Cinema with purpose – Regional and culturally linguistic films

When the words ‘good film’ or ‘impactful movie’ are said, one’s mind usually goes towards Hollywood or Bollywood almost immediately. What one forgets is the array of films made by regional cinema throughout the world. Indian regional cinema, the Asian movie industry, Eastern cinema or the European movies of France and Italy, be it any of these, if one pays attention, one will find hidden jewels of cinema amongst them. Let us vouch to appreciate good films this International Mother Language Day.

films around the world

There is an untapped market for cultural films, slowly coming out to view these days. These films are not big on star power or on the amount of money invested in making them. What they are about, however, is good scripts, good storylines and impact. Significant themes and innovative treatment can be seen clearly in this channel of cinema. Such films help preserve and promote the culture and traditions of different places. India is a country of diverse cultures, varying with every few step one takes in this country. Similarly, Italy and Rome were the centres of the emergence of Renaissance. Various traditions, languages, dance forms and other art can be immortalised through cinema. This is why is it of utmost importance to slowly start moving into the process of filmmaking for these forms as well. This is why linguistic films can be known as ‘Cinema with Purpose’.

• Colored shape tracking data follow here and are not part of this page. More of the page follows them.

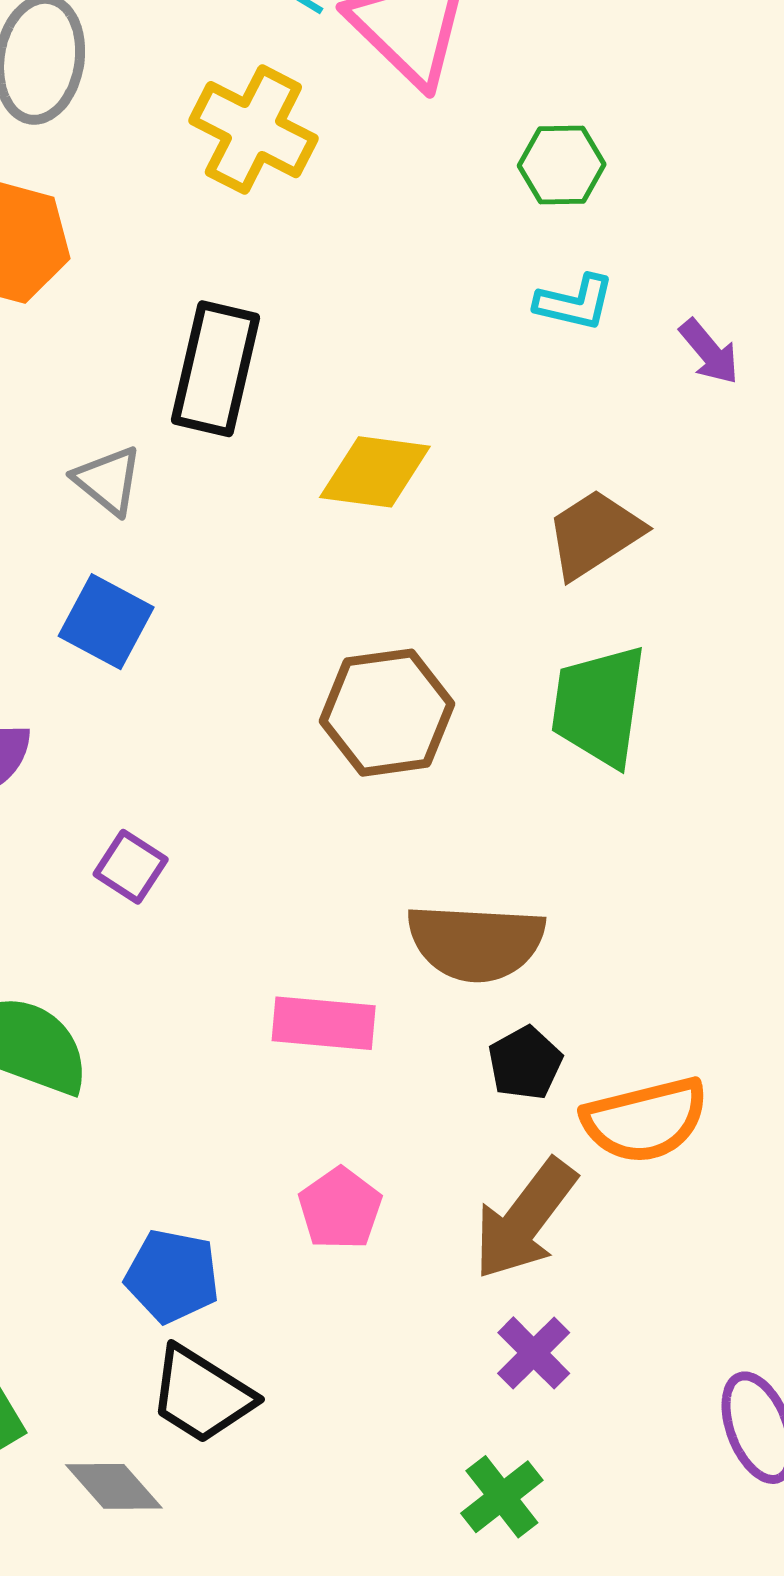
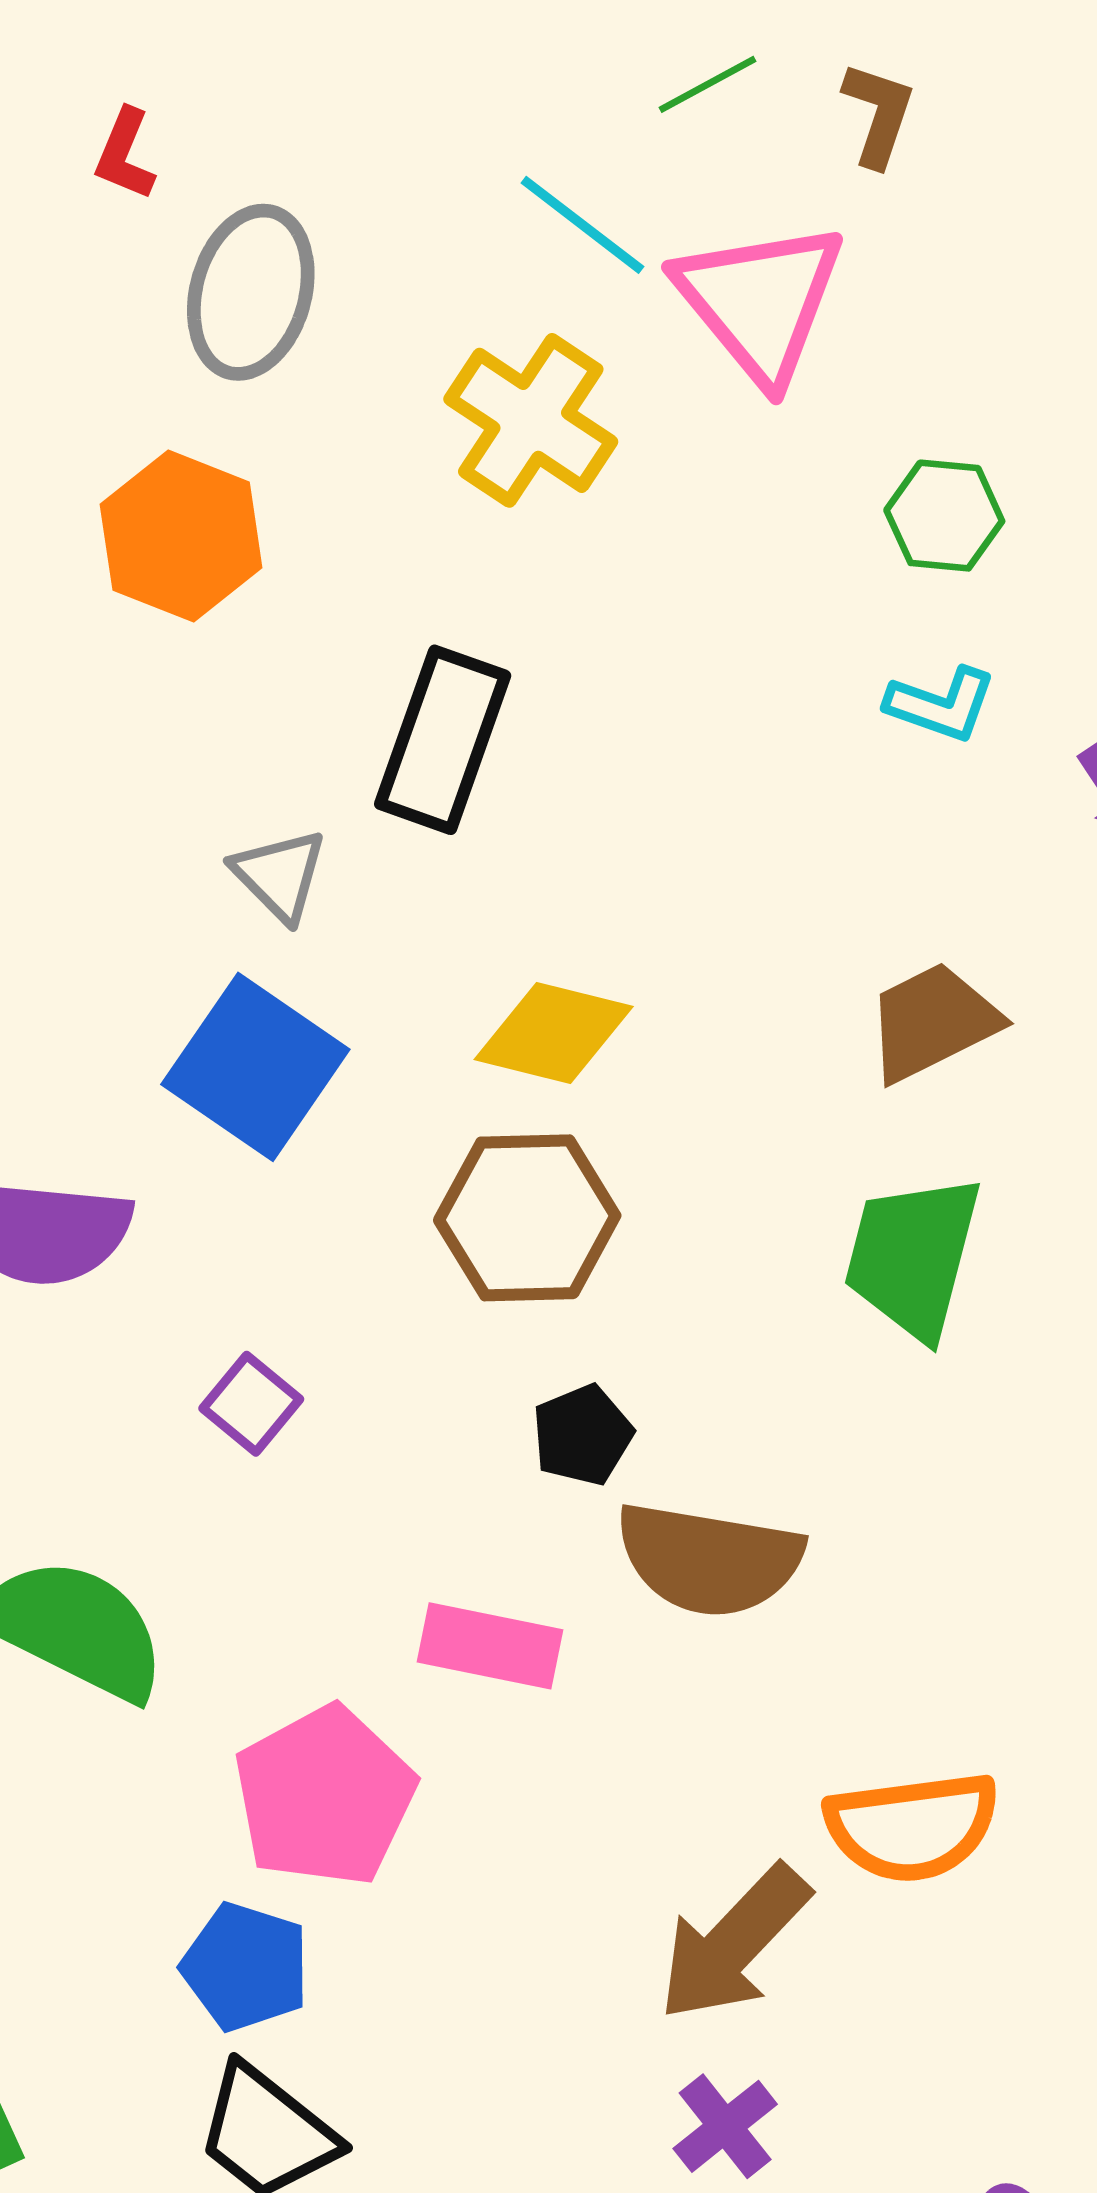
yellow diamond: (375, 472) -> (554, 1033), moved
blue square: (106, 622) -> (255, 1067), size x1.4
brown hexagon: (387, 713) -> (527, 1218), moved
black pentagon: (525, 1063) -> (582, 1435), moved
pink pentagon: (340, 1209) -> (325, 1796), moved, size x1.6

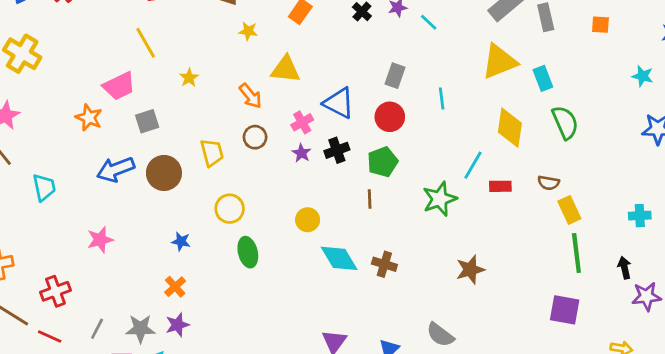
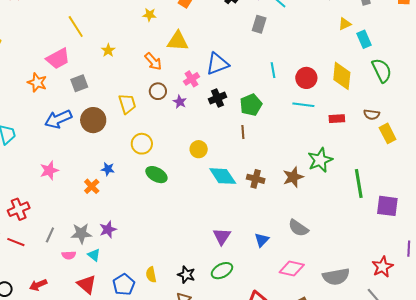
yellow triangle: (499, 62) -> (345, 24), moved, size x0.5
gray rectangle: (395, 76) -> (259, 24), moved
cyan line: (442, 99) -> (273, 70), moved
blue triangle: (339, 103) -> (217, 64), turned -45
red circle: (390, 117) -> (306, 78), moved
purple star: (301, 153) -> (180, 102), moved
cyan line: (473, 165) -> (303, 105), moved, turned 70
green star: (440, 199) -> (320, 160), moved
green ellipse: (248, 252) -> (156, 175), turned -45
green line: (576, 253) -> (359, 184), moved
brown star: (470, 270) -> (293, 177), moved
orange cross: (175, 287) -> (92, 186), moved

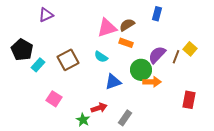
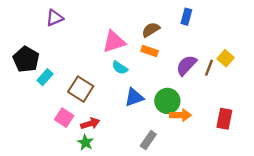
pink triangle: (107, 28) -> (114, 42), moved
brown square: (68, 60) -> (81, 89), moved, turned -30
green circle: (141, 70) -> (167, 101), moved
orange arrow: (152, 82) -> (180, 115), moved
red arrow: (99, 108) -> (90, 123), moved
green star: (83, 120) -> (85, 142), moved

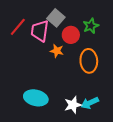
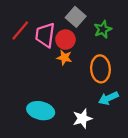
gray square: (56, 18) -> (76, 17), moved
red circle: (71, 35) -> (65, 40), moved
cyan arrow: (90, 103) -> (108, 98), moved

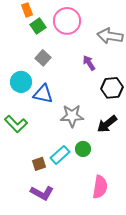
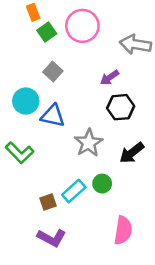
purple arrow: (89, 63) -> (110, 78), turned -91
black hexagon: (112, 88) -> (121, 107), moved
gray star: (72, 116) -> (89, 143), turned -30

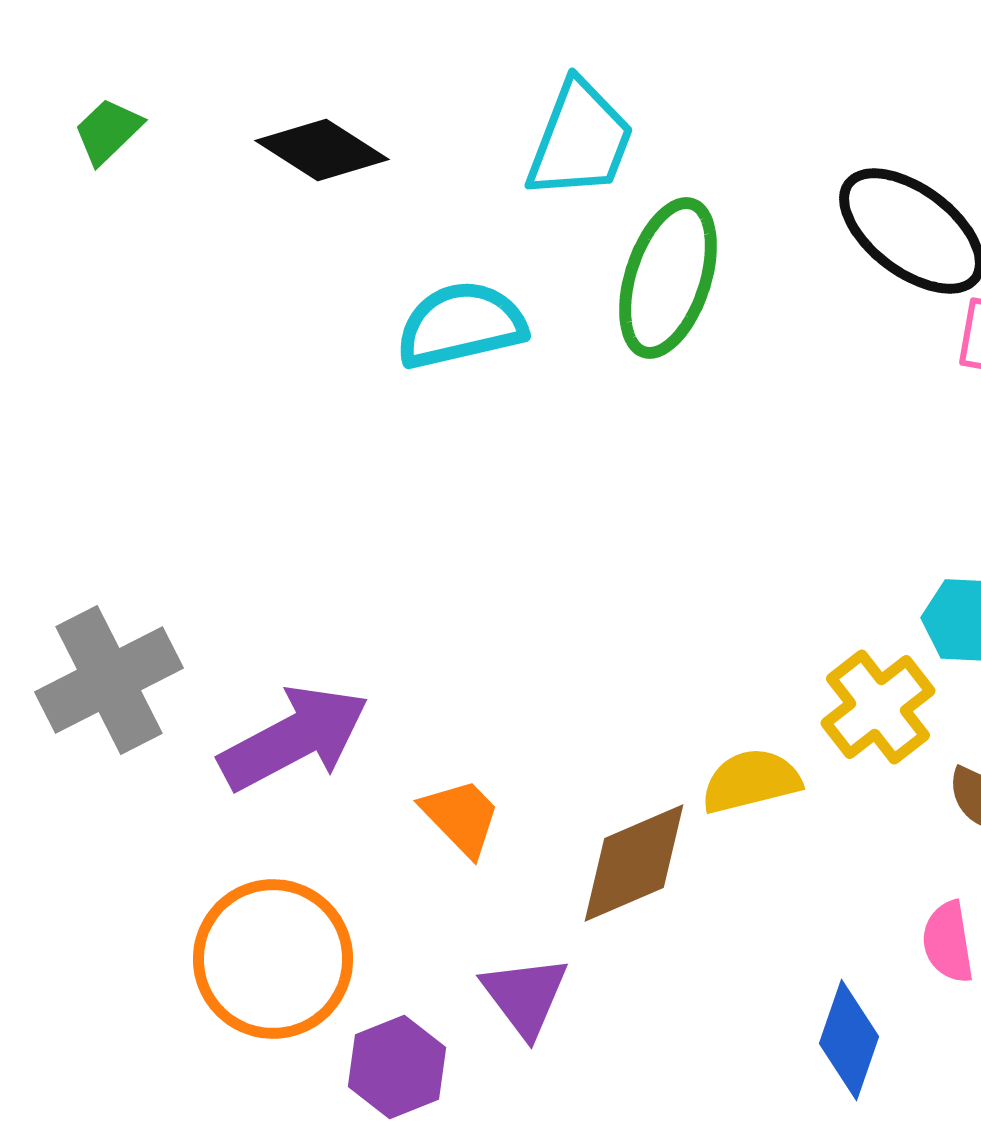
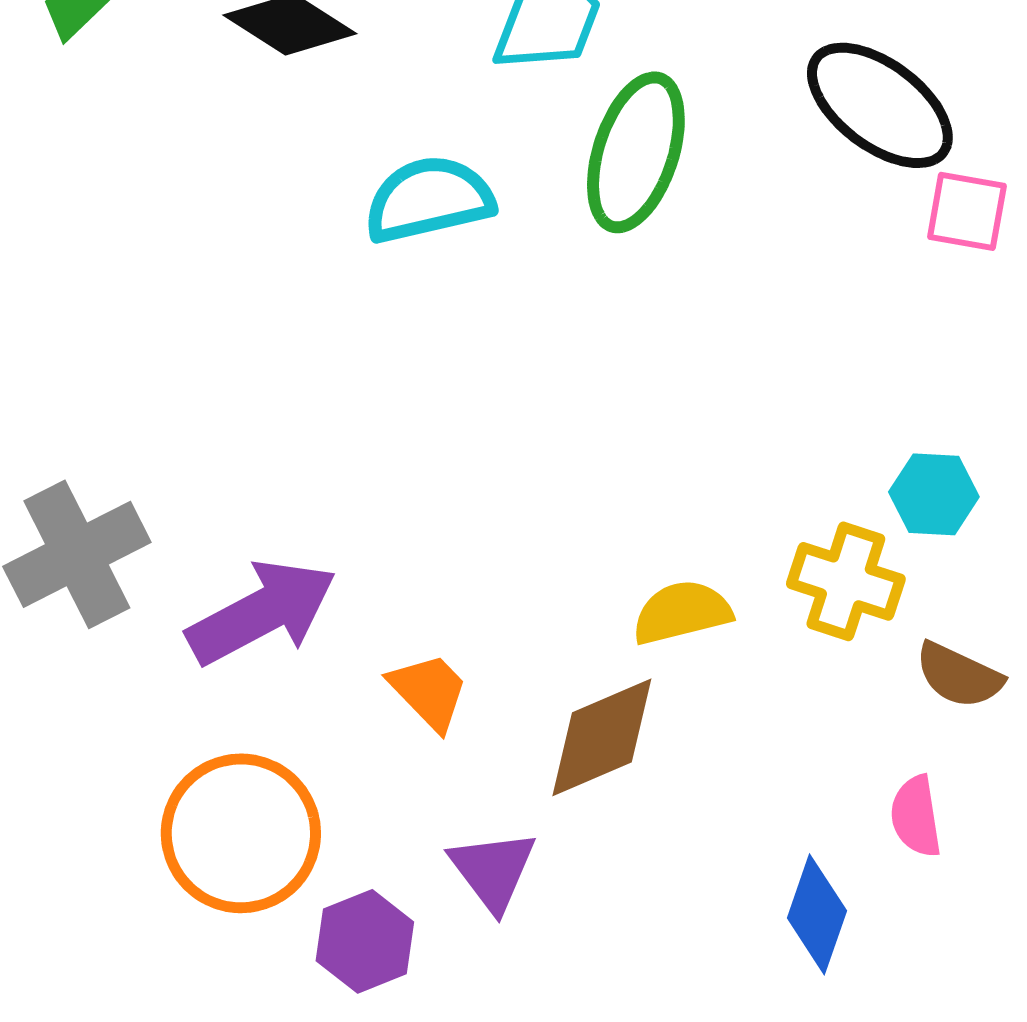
yellow cross: (878, 707) -> (846, 581), turned -34
yellow semicircle: (751, 781) -> (682, 612), moved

Indians always pride themselves on Bollywood films. Previously, most films that would go out for international film festivals from our country were not at par with the films from countries like France, Italy or Greece. These countries would send out the films that had an impact on the minds of the viewers rather than those which were most popular. With the focus of every mainstream filmmaker now becoming the need to make a 200cr or 300cr film and break box office records, rather than make meaningful cinema, maybe this is the right time we give regional movies a chance in the spotlight.

indian film industry

It is no doubt that regional movies showcase true skills of the entire process of filmmaking. After all, the National Award winners for Best Feature Film over the last decade, were always regional movies, with two exceptions – Paan Singh Tomar in 2012 and Ship of Theseus in 2013. Even internationally, India’s official entries to the Oscars have been non-Hindi films – 2011’s Abu, Son of Adam (Malayalam), 2013’s The Good Road (Gujarati), and 2014’s Court (Marathi) since the last five years. Regional films help a filmmaker connect with their audience in a much better way as well. A film in a person’s mother-tongue will have a much bigger impact on him than a film in a national language, since the viewer will be able to connect better with it.

Let’s move our focus away from Hollywood and Bollywood for a moment and have a look at the different motion picture industries that exist all over the world. In China, cinema’s origins can be traced back to 1896. Since the past ten years, there has been a significant growth in the film industry and as of 2013, China was the second-largest film market in the world by box office receipts. Another part of world cinema is the Nigerian film industry, informally known as Nollywood. It is the second largest film industry, in terms of output, and the third largest, in terms of revenue. Cinema of Persia is the film industry in Iran, which produces a ton of commercial films annually. Iranian art films are now enjoying a global following, thanks to the international fame they’ve gathered in recent times. The Yeşilçam film industry is the industry of Turkey. It is the second largest in all of Europe. Kış Uykusu (Winter’s Sleep), a Turkish origin film, won Cannes Film Festival Award for Best Film in 2014.

aisfm films

Trinidad & Tobago, Nepal, Bangladesh, Korea, Pakistan are few of the many industries that exist worldwide, producing films that need to be brought out of the shadows, and onto a global platform. It is of utmost importance to break this norm of viewing only the blockbuster or high budget movies as ‘films’. Try to step outside this bubble created by pop-culture, and indulge in something besides the typical run-of-the-mill type of films, both in terms of viewing and making.